Burlington County’s 8th legislative district was among the most hyped, most competitive, most expensive races of this year’s cycle. Incumbent Assemblyman Ryan Peters (R-Hainesport) and running mate Jean Stanfield of Westampton out-hustled and barely outmuscled their Democratic rivals to claim victory in a county that’s steadily drifting from red to purple to blue.
His his part, Peters was ready to introduce his running mate to Trenton.
“Assemblywoman-elect Jean Stanfield is going to be a force in Trenton, mark my words,” Peters told InsiderNJ. “She is going to be an incredible asset to the caucus and to the residents in the 8th District.”
The Trenton legislature is 30.8% female and Stanfield’s victory kept that number from slipping.
“The Democratic Party talks a lot about female empowerment but when both parties had a choice of candidates, the Burlington County GOP replaced a man with a woman on the ticket while the Camden democrats replaced Pat Egan Jones with a man.”
It’s an honest critique. Look at the math.
“Where I come from, your actions should match your words,” Peters said. “But I grew up in Burlington County, not Camden County.”
Glad they Lost?🤷♂️
In addition to losses in Burlington County, the South Jersey Democratic machine also came up short in LD1. The GOP romped and swept out all three incumbents in NJ’s southernmost district (comprised of Cape May and bits of Atlantic, and Cumberland counties.)
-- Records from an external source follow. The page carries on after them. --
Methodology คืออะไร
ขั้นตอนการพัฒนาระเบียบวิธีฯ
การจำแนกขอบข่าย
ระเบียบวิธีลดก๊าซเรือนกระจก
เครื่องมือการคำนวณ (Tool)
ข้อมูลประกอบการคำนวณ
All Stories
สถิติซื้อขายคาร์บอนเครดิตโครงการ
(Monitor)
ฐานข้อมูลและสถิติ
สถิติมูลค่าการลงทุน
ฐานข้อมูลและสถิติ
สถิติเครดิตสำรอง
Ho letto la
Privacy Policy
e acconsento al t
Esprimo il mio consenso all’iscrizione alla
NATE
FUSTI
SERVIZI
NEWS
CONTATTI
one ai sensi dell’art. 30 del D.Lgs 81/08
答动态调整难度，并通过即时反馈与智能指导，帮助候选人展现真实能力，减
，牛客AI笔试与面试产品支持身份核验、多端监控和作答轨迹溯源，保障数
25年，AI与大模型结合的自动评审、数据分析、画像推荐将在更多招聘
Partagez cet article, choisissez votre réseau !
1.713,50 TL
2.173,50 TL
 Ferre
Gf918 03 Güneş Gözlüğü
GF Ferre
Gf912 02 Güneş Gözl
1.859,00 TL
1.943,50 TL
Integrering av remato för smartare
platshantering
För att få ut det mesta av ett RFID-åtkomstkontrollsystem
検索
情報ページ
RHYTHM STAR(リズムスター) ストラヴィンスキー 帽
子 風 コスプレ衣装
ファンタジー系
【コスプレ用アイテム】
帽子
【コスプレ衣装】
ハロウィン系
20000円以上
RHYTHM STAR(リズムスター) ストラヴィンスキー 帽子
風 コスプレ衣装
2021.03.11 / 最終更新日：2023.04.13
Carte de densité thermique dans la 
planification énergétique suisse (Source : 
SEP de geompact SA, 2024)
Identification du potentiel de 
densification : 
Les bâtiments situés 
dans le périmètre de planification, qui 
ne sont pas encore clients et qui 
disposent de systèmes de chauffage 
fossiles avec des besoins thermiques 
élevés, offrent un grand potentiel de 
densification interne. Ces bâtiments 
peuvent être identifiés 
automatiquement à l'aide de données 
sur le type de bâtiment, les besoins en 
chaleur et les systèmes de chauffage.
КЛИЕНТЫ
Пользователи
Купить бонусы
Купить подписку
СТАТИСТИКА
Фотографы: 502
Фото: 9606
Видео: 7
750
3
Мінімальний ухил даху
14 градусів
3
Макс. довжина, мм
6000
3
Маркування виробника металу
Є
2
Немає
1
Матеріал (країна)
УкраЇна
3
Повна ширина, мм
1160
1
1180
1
After a mutually self-serving coalition with ex-Governor Chris Christie for eight long years, the South Jersey Democratic machine has gone overboard to undermine Gov. Phil Murphy’s agenda. We’re still locking up more people for weed than any other state in the county and same south Jersey districts that tanked marijuana legalization also thwarted marriage equality legislation back in 2010. So it’s a pattern, an actual track record of sacrificing their values for power.
Tuesday’s results mean 5 fewer South Jersey Democrats will be doing the Machine’s bidding in Trenton. I am totally fine with that and I’m happy to say it aloud for the people who can’t.
InsiderNJ reached out to Krista Jenkins, director of Fairleigh Dickinson’s PublicMind poll, to get a quick Election day post-mortem based on actual data.
Did she notice a Trump effect?
“Not much Trump effect,” Ms Jenkins told InsiderNJ. “(Tuesdays results) were a reflection that the voters understand and can distinguish what’s happening on a national level versus what’s happening here in the state.”
So Democrats have to do more than complain about Trump if they wanna win tough races?
“Elections are local contests,” Ms Jenkins added. “What’s going on in the White House, that’s largely irrelevant to how schools are run in NJ.”
What about Governor Murphy?
“Murphy still has a strong Democratic majority and that’s good for him,” Ms Jenkins added. “Our polls indicate that people like him but don’t necessarily love him and are hard-pressed to name his accomplishments. Murphy needs to say to voters ‘Look what we have been able to accomplish together’ because there doesn’t seem to be an awareness among voters.”
I’d remind the Governor that his administration worked vigorously to curb gun violence which voters seem to like. Murphy should also remind voters he signed the bill to gradually raise NJ’s minimum wage to $15/hour.
Jay Lassiter just took a DNA test and he’s 100% old enough to remember when LGBT advocates did more than just Tweet.